In County of San Mateo v. CSL Ltd. (In re Plasma‑Derivative Protein Therapies Antitrust Litig.), the court dealt with defendant Baxter’s withholding of a document described as a “‘draft set of key messages for an upcoming investor conference.'” Nos. 09 C 7666 & 11 C 1468, 2012 U.S. Dist. LEXIS 159368, at *10 (N.D. Ill. Nov. 7, 2012) (internal citation omitted). In support of its privilege claim, Baxter supplied a declaration from the company’s Corporate Vice President of Investor Relations. She stated that she prepared the document at the General Counsel’s request “’for the purpose of seeking legal advice from and discussing legal issues with senior in‑house counsel about the messages we could convey to investors.’” Id. at *10-11. The court found the affidavit unconvincing, labeling it a “self‑serving declaration, drafted more than five years after the fact.” Id. at *11. Instead, the court looked only at the document and its forwarding email. The court noted that the Vice President’s claimed purpose was “not apparent from the face of the document or the [forwarding] email.” Id. In rejecting Baxter’s privilege claim, the court reiterated that “[t]here is nothing in the body of the email or the document – other than the inclusion of lawyers on the distribution list – to suggest that [the Vice President] was soliciting legal advice.” Id.

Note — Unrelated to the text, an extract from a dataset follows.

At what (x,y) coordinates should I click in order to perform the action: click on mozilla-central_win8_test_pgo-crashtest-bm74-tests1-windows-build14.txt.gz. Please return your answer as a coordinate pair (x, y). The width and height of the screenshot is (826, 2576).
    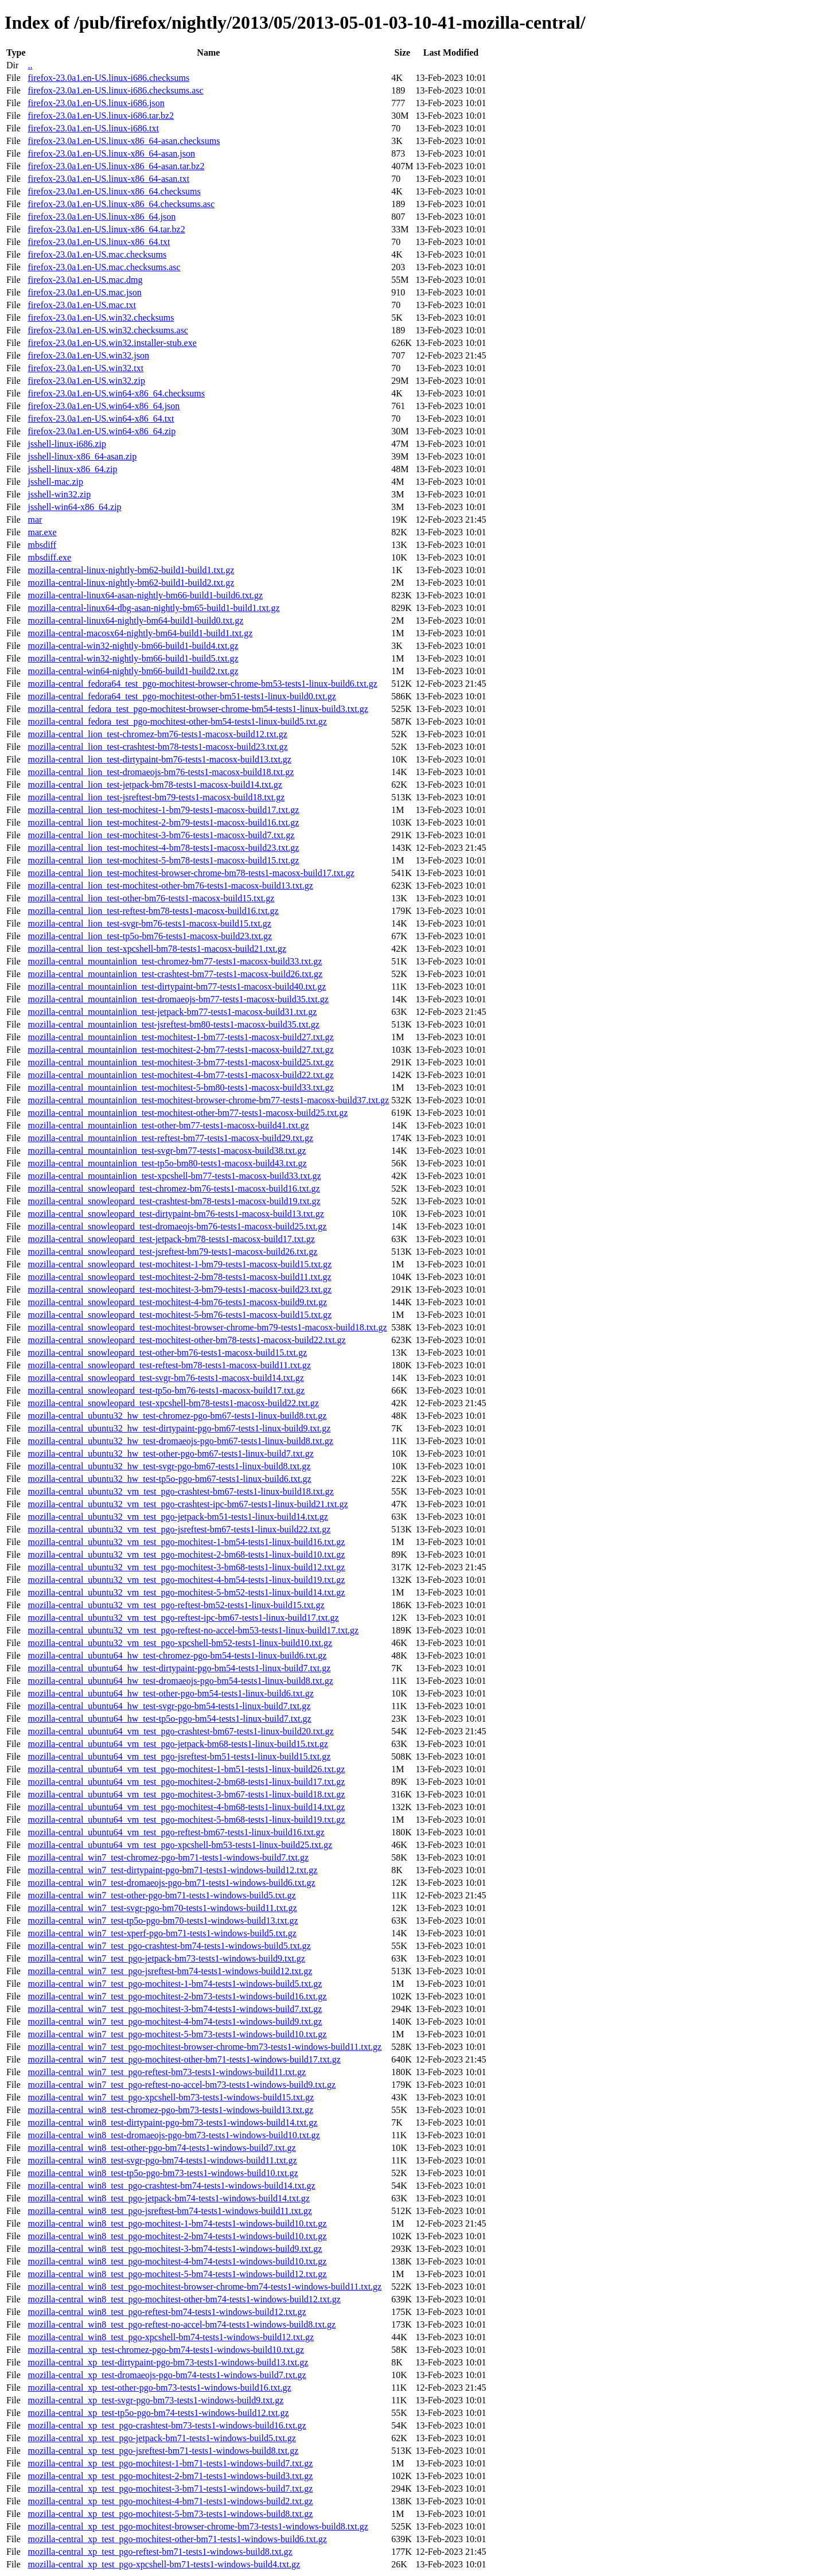     Looking at the image, I should click on (171, 2185).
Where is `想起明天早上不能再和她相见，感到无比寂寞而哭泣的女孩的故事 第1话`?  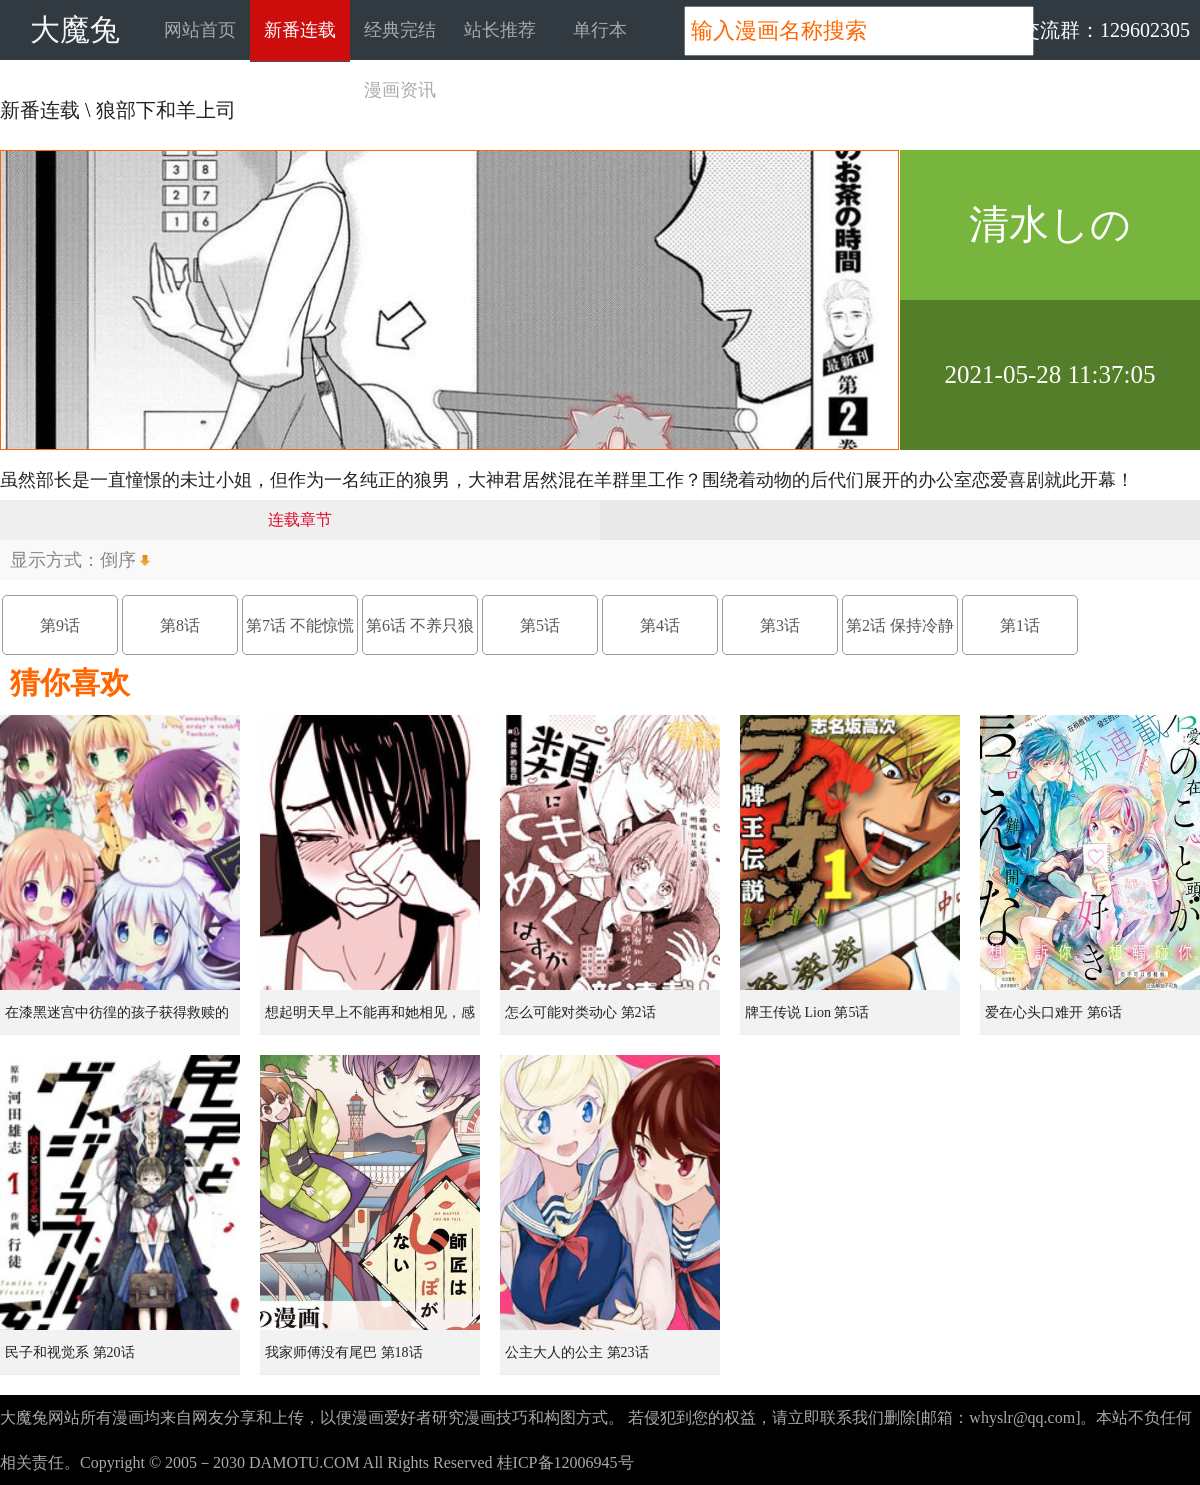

Because some courts do not give much weight to affidavits (even labeling them “self‑serving” – which seems axiomatic), lawyers should encourage their clients to articulate the basis for any protection in the documents themselves. For instance, a cover email forwarding a draft document to a lawyer for review should explicitly indicate that the sender requests legal advice about the attached draft.